Partner and manager of two marinas in Mallorca for 15 years Oscar has been designer and consultant for marina projects in various countries, and designer of customized marina elements. He has shared his experience through more than 30 conferences in 12 countries and has written numerous articles for Marina World and other international nautical magazines. Oscar is a Certified Marina Professional, was founder director of the Global Marina Institute, member of ICOMIA’s Marinas Committee, member of PIANC Recreational Marine Committee, Convenor of ISO TC228 WG8 “Yacht Harbours”, member of the Global Marine Business Advisers (GMBA) group and founding member of the Asia Pacific Superyacht Association.

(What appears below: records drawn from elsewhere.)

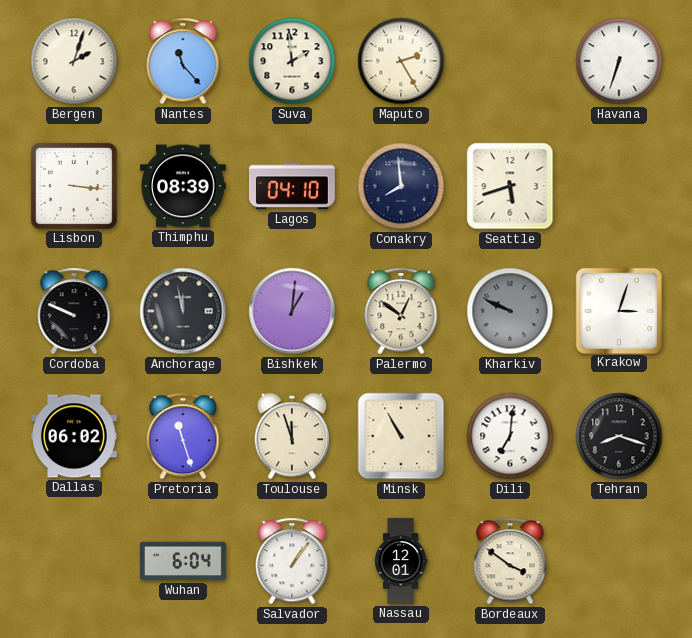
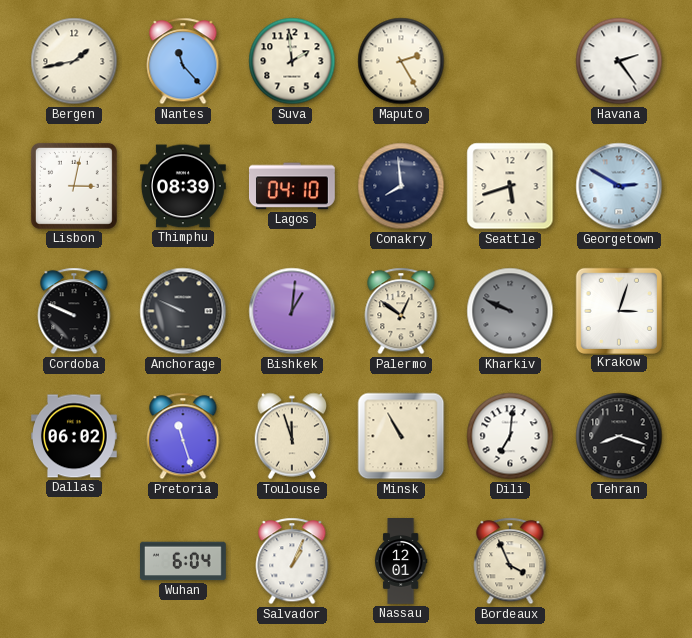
Bergen: 2:03 -> 1:43
Havana: 6:33 -> 2:24
Lisbon: 3:16 -> 3:02
Georgetown: none -> 2:50
Anchorage: 11:58 -> 9:49
Salvador: 1:06 -> 1:04
Bordeaux: 3:51 -> 3:56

In life and in yachting, learning the lessons of your mistakes is all part of the journey. And those of us who’ve been there and done it must not shy away from giving the next generation enough rope to berth the boat – trusting that they won’t decorate the propellers with it…
I have the training blues. That’s the only way I can describe it, it is the closest description I have found. There are many groups, societies and well-meaning people that make it possible for trainees to attend workshops or join the crew onboard to learn the reality of the nautical career they may be considering.
But how do we ensure these well-meant intentions are as conducive to education as they should be, and that our time invested as educators is as productive for our candidtates as they require?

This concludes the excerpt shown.